Nous approchâmes avec prudence la sonde du plus petit débris repéré. Quelle ne fut pas notre surprise lorsque nous constatèrent que de minuscules créatures pullulaient à sa surface, rongeant le métal. Un balayage électronique nous montra une première image de leur structure corporelle. Nous avions à faire à de minuscule machine, d’une taille compris entre un à trente centimètres, structurellement semblable à des insectes.

Excité par cette découverte, le Technoprêtre présent au poste de commandement suggéra d’utiliser l’EMP de notre sonde pour désactiver les créatures présentes sur ce débris pour pouvoir les étudier sans risques. Je tiens à signaler que cette idée ne m’inspirait aucune confiance, mais sans réel argument à opposer, je donnai mon autorisation pour cette manœuvre.

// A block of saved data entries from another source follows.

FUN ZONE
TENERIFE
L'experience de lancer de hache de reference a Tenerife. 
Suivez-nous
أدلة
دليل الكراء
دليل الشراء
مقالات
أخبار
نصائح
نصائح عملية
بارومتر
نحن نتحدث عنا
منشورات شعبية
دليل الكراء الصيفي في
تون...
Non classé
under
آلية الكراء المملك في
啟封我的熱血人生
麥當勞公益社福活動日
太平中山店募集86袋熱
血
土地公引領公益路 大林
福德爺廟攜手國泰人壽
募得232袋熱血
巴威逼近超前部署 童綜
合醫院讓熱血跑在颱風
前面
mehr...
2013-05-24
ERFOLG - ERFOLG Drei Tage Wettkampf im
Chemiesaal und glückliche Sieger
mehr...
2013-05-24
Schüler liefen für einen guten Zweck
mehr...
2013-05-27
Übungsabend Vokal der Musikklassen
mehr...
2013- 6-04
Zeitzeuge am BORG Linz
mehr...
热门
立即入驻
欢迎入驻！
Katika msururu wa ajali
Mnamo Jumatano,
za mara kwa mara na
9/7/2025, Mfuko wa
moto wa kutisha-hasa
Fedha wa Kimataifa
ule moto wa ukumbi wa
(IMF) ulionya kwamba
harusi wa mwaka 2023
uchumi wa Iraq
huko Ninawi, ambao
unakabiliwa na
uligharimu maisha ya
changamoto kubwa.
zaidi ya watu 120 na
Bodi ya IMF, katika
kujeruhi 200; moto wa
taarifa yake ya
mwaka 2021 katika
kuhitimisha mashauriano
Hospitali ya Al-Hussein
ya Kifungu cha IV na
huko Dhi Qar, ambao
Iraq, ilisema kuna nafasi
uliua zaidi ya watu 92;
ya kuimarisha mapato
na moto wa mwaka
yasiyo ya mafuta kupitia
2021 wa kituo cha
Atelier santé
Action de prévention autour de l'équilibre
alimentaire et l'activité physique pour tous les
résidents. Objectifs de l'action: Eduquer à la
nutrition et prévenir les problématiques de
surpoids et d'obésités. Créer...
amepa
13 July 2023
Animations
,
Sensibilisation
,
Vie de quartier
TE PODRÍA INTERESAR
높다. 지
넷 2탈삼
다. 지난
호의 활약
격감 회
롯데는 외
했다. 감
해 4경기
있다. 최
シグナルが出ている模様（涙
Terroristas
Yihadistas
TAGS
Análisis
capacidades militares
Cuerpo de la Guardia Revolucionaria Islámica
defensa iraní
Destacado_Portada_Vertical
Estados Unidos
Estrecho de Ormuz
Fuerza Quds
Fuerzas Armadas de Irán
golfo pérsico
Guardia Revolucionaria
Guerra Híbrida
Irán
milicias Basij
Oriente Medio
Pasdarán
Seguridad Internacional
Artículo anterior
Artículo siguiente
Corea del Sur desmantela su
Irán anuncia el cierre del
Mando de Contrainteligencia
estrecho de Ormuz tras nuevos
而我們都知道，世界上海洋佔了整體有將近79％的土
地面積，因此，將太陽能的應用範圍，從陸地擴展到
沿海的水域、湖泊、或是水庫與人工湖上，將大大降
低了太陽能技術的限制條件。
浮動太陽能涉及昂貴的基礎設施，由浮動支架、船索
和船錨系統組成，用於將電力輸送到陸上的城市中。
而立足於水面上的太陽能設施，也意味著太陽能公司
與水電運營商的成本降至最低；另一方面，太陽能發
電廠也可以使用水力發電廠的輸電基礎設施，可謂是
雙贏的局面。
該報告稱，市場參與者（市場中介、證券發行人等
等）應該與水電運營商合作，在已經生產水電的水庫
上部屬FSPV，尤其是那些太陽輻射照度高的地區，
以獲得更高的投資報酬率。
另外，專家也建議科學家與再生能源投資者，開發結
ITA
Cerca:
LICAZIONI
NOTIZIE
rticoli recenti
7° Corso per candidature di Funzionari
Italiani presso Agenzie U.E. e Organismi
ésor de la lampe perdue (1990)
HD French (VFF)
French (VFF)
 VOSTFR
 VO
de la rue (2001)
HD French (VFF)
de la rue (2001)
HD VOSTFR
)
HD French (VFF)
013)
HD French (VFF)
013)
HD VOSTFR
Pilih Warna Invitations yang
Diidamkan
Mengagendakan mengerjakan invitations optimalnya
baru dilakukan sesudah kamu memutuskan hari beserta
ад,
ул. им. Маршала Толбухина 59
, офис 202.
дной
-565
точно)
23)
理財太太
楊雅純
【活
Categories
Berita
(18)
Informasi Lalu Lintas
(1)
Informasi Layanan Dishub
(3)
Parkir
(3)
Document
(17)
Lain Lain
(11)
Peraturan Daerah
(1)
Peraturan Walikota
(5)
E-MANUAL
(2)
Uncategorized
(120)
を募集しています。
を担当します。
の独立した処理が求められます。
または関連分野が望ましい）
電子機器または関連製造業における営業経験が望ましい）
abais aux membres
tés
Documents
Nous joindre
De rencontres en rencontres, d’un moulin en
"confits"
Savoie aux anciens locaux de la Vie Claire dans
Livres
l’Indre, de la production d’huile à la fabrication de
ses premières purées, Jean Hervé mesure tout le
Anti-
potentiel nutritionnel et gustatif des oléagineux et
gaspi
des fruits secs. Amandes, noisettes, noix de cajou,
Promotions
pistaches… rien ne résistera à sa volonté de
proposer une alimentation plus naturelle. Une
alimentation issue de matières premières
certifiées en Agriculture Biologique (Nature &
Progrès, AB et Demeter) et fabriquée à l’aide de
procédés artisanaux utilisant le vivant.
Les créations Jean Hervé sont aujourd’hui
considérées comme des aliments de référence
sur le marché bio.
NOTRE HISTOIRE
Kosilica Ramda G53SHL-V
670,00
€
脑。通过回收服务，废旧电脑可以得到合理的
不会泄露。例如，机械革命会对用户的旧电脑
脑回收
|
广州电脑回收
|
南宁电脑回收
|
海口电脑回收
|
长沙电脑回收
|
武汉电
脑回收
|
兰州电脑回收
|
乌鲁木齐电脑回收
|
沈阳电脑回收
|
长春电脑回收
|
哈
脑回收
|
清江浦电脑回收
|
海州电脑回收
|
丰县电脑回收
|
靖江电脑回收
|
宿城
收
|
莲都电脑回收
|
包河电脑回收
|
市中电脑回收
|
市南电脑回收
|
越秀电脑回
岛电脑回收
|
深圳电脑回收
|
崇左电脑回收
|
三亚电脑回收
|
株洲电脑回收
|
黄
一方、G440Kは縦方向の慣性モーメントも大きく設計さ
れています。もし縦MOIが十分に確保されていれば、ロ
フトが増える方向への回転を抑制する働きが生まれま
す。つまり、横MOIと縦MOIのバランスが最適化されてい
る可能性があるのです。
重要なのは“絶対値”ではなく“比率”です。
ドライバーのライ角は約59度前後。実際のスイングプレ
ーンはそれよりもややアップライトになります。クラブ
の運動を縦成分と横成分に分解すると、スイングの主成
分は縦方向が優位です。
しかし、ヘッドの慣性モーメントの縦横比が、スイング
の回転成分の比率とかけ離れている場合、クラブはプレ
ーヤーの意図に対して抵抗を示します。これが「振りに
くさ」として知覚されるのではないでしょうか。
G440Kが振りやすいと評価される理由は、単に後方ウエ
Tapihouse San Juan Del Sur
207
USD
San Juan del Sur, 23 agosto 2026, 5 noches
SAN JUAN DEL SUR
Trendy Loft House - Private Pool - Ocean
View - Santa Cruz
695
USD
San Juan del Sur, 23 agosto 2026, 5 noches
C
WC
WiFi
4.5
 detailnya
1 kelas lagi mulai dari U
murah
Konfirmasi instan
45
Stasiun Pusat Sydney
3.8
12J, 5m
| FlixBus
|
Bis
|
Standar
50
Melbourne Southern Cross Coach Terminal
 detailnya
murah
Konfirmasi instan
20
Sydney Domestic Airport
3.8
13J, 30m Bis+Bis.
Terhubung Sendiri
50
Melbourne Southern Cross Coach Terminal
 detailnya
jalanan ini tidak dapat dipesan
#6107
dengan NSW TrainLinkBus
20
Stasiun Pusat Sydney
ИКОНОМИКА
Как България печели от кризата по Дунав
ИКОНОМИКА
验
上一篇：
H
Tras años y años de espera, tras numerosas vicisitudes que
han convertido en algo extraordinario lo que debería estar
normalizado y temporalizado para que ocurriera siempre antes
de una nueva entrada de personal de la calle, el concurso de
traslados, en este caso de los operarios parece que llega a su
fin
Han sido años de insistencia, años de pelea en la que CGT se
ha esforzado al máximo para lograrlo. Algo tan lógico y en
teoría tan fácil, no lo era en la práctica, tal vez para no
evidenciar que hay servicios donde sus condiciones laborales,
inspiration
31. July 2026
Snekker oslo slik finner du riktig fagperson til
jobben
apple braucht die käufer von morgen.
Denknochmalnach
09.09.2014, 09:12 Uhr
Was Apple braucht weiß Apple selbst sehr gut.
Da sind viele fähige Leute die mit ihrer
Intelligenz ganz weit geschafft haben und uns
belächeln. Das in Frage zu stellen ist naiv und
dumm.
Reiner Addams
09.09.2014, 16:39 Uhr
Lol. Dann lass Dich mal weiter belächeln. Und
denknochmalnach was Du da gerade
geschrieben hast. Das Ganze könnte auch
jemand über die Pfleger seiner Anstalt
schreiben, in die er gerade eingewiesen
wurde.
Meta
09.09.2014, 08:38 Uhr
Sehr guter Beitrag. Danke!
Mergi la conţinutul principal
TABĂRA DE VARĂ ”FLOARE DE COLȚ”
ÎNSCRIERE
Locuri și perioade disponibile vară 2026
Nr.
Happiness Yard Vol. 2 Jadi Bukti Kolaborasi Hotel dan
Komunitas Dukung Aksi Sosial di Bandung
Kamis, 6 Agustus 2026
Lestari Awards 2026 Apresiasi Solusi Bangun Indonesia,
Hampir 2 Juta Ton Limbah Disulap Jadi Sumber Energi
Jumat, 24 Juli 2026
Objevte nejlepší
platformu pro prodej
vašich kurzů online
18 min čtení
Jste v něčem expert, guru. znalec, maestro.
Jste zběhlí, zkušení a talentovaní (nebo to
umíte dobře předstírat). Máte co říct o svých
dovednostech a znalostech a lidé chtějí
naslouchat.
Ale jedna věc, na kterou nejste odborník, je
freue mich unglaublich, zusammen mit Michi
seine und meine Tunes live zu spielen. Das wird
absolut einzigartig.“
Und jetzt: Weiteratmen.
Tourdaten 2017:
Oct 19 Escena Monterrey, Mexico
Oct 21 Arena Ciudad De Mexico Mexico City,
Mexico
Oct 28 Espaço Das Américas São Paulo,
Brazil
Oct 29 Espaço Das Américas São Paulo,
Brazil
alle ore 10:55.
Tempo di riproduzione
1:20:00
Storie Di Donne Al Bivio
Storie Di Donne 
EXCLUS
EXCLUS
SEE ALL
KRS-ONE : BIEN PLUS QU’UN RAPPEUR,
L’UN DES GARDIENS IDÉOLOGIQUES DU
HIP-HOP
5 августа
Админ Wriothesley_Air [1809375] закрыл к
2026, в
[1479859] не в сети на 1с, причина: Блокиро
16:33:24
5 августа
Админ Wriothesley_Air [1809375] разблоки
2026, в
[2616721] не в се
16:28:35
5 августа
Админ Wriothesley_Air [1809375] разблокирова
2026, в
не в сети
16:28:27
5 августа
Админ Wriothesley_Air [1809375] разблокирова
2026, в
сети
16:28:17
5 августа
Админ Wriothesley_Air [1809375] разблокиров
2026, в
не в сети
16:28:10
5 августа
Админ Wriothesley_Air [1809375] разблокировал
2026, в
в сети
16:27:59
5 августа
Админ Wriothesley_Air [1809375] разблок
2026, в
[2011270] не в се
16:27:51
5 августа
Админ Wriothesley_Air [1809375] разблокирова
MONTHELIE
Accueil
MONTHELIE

Dès que nous utilisâmes notre EMP, les machines à portée cessèrent effectivement tout activité, mais ce que nous ne pouvions prévoir était la réaction du reste de l’essaim. Les détecteurs de mouvements de la sonde s’affolèrent tandis qu’un véritable nuage de ces créatures fondait sur notre appareil. Je vis la terreur s’inscrire sur le visage du Technoprêtre tandis qu’il percevait toutes les conséquences de son initiative. Notre salut vint du réflexe de nos artilleurs qui pilonnèrent le nuage de charges plasmiques et larguèrent nos HPM. Nous avons pris position en marge du système et attendons vos instructions. Terminé.

*Liste des modifications en Annexe 01.0

Pensée du jour : Que l’Empereur nous accorde la prudence, car elle est mère de sûreté.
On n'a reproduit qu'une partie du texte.